Content and Organization
Conceptual Framework: The course is divided into seven modules with special emphasis on international real estate.
The first module covers the analytic framework for real property development and investing, market analysis, the elements of joint ventures and partnerships, and basic financial analysis. Students will also gain an introduction to the general vocabulary of the business.
The second module examines each of the main commercial property types (office, hotel, industrial, retail, multifamily), including their general characteristics, market analyses and metrics used in evaluating and operating each of these asset types, and particular risks or opportunities with respect to these types of projects and buildings.
The third module reviews capital markets including private equity syndications and deal making, mortgages and real estate investment trusts (REITs). Examples illustrating the development process continue to be used throughout this and other modules to highlight both real estate development issues and choice of capital structure.
The fourth module is a special discussion of valuation techniques used for different property types as well as a discussion of institutional portfolio analysis and investing.
The fifth module focuses on negotiations and will include discussions on buying and selling assets, distressed properties, and debt.
The sixth module covers real estate development. Discussions will cover development in emerging markets, entrepreneurial projects, construction management, and development regulation and approvals.
The final module discusses important trends in the industry including sustainability, novel asset classes, globalization and opportunities in emerging markets, affordable housing, and infrastructure.
Real estate lends itself to case method teaching as virtually every subject requires quantitative and qualitative analysis, judgment calls, and development of a practical action plan. "Cold calling" is a frequent and important component of class.

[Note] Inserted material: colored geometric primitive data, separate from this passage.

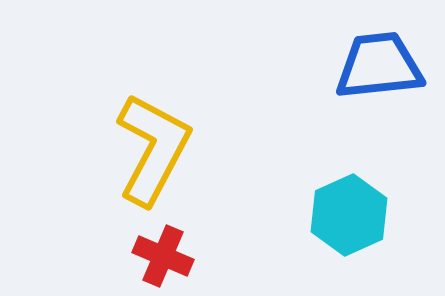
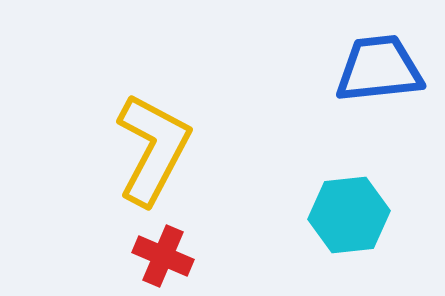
blue trapezoid: moved 3 px down
cyan hexagon: rotated 18 degrees clockwise
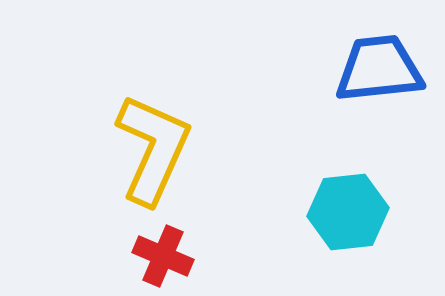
yellow L-shape: rotated 4 degrees counterclockwise
cyan hexagon: moved 1 px left, 3 px up
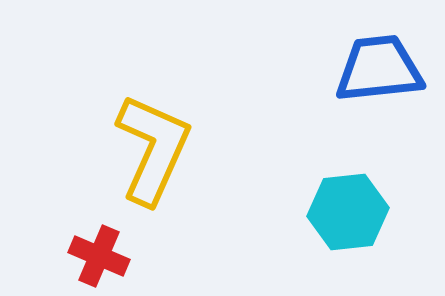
red cross: moved 64 px left
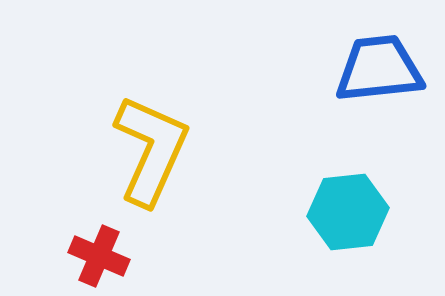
yellow L-shape: moved 2 px left, 1 px down
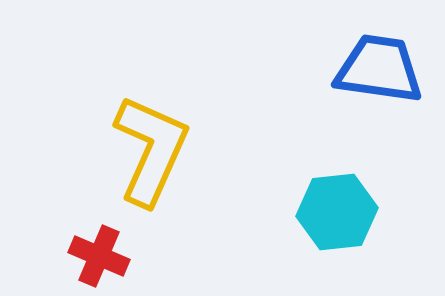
blue trapezoid: rotated 14 degrees clockwise
cyan hexagon: moved 11 px left
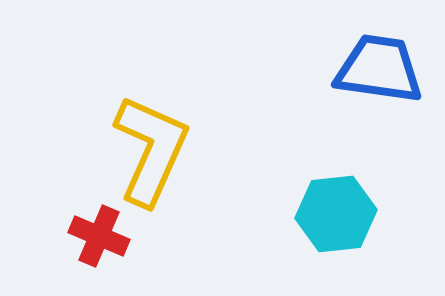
cyan hexagon: moved 1 px left, 2 px down
red cross: moved 20 px up
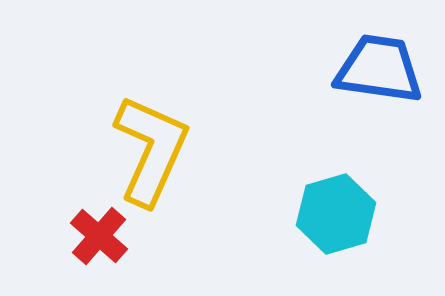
cyan hexagon: rotated 10 degrees counterclockwise
red cross: rotated 18 degrees clockwise
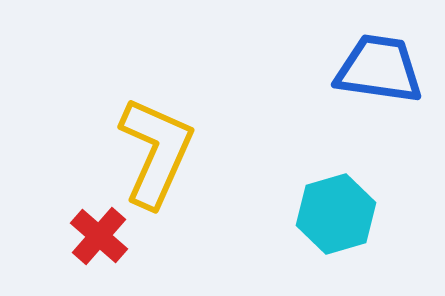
yellow L-shape: moved 5 px right, 2 px down
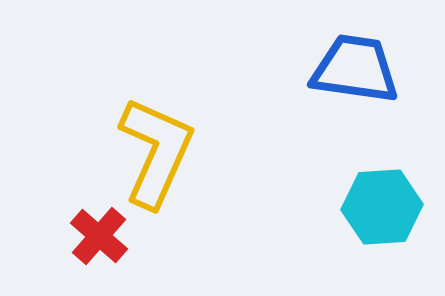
blue trapezoid: moved 24 px left
cyan hexagon: moved 46 px right, 7 px up; rotated 12 degrees clockwise
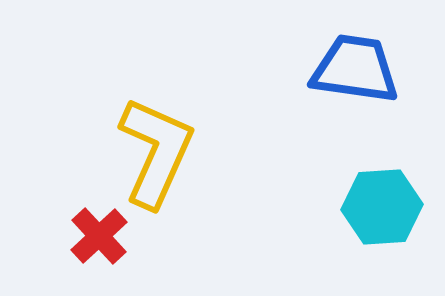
red cross: rotated 6 degrees clockwise
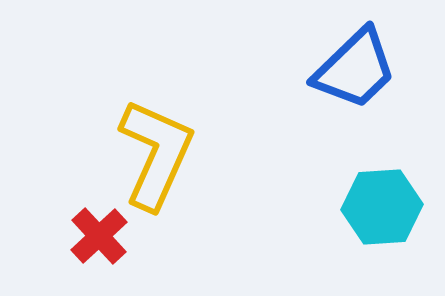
blue trapezoid: rotated 128 degrees clockwise
yellow L-shape: moved 2 px down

There are at least three graded homework assignments and a final exam. Most homework assignments are required to be completed in groups. Additionally, polls will be used frequently and are considered an important aspect of class participation.

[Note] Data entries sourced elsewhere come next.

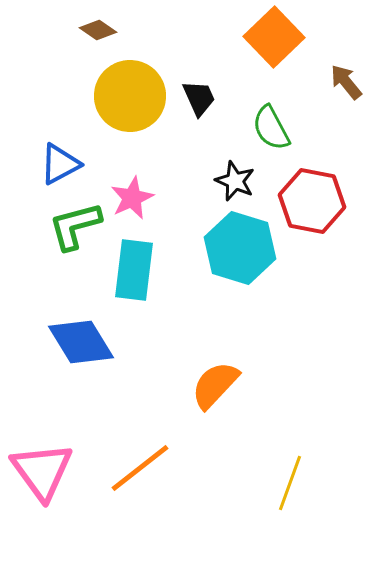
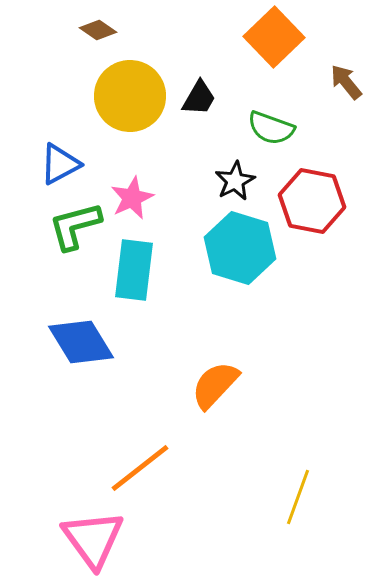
black trapezoid: rotated 54 degrees clockwise
green semicircle: rotated 42 degrees counterclockwise
black star: rotated 21 degrees clockwise
pink triangle: moved 51 px right, 68 px down
yellow line: moved 8 px right, 14 px down
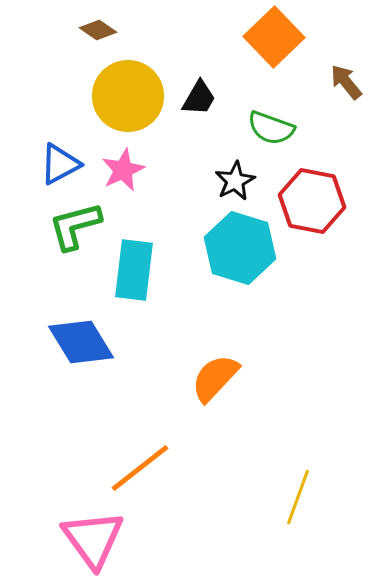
yellow circle: moved 2 px left
pink star: moved 9 px left, 28 px up
orange semicircle: moved 7 px up
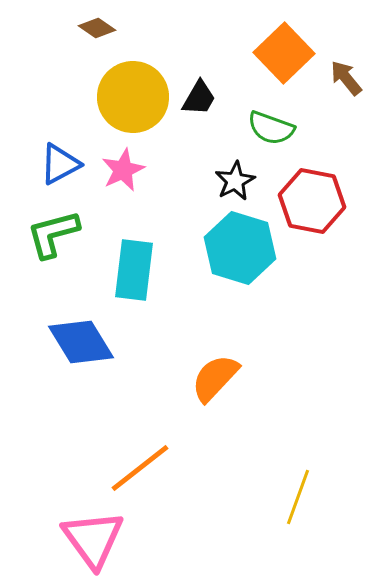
brown diamond: moved 1 px left, 2 px up
orange square: moved 10 px right, 16 px down
brown arrow: moved 4 px up
yellow circle: moved 5 px right, 1 px down
green L-shape: moved 22 px left, 8 px down
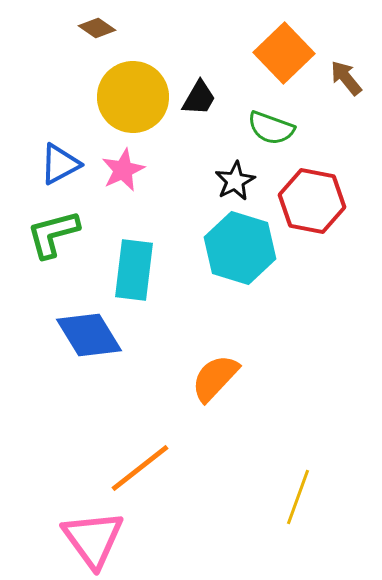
blue diamond: moved 8 px right, 7 px up
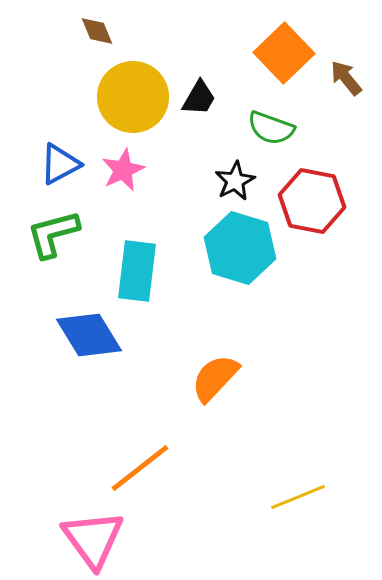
brown diamond: moved 3 px down; rotated 33 degrees clockwise
cyan rectangle: moved 3 px right, 1 px down
yellow line: rotated 48 degrees clockwise
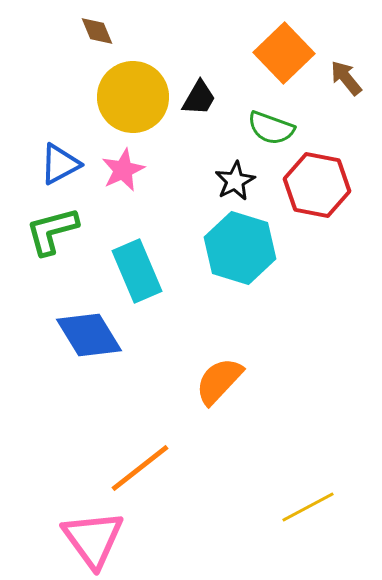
red hexagon: moved 5 px right, 16 px up
green L-shape: moved 1 px left, 3 px up
cyan rectangle: rotated 30 degrees counterclockwise
orange semicircle: moved 4 px right, 3 px down
yellow line: moved 10 px right, 10 px down; rotated 6 degrees counterclockwise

Textbook readings supplement the cases, while additional, optional books and readings are suggested for more exposure to theoretical concepts. Mini-lectures and a considerable number of technical notes are used throughout the course along with a tool-kit with materials for future use. The workload and preparation is above average for HBS EC courses. Students seeking advanced real estate modeling on Excel and ARGUS can attend optional afternoon classroom sessions. However, these skills will not be necessary for the Real Property coursework.